## WORK ORDER
Reproduce nothing but the lines from the one containing "L’Entre-Deux (449, 186)" to the end of the records below, each exactly as written.

═════ GIVEN ENTRIES

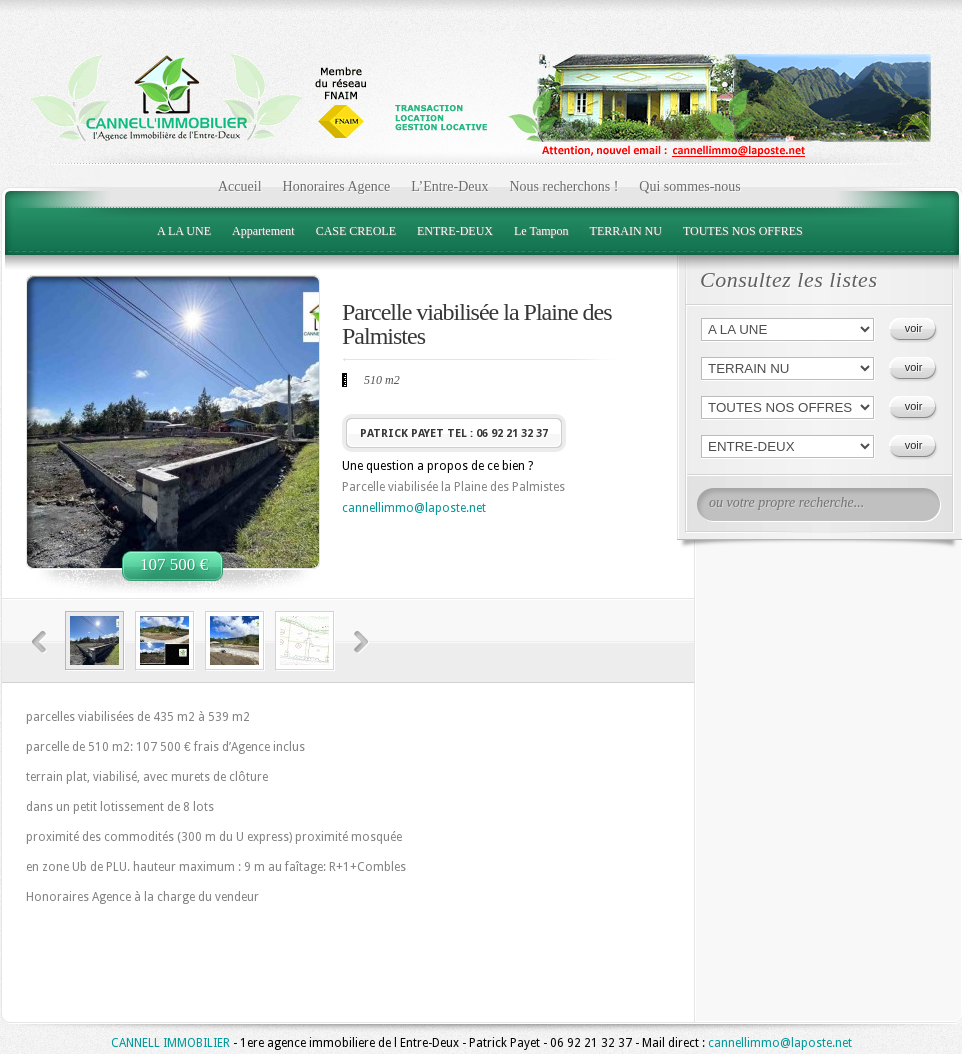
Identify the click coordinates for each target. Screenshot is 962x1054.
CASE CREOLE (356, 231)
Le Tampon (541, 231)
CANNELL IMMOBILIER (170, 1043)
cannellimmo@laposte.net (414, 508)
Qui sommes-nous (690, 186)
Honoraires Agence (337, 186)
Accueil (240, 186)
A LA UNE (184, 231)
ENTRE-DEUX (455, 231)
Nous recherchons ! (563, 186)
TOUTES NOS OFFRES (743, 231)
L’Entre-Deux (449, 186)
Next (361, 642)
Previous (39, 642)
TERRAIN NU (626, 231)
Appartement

══════════

## TASK RESPONSE
L’Entre-Deux (449, 186)
Next (361, 642)
Previous (39, 642)
TERRAIN NU (626, 231)
Appartement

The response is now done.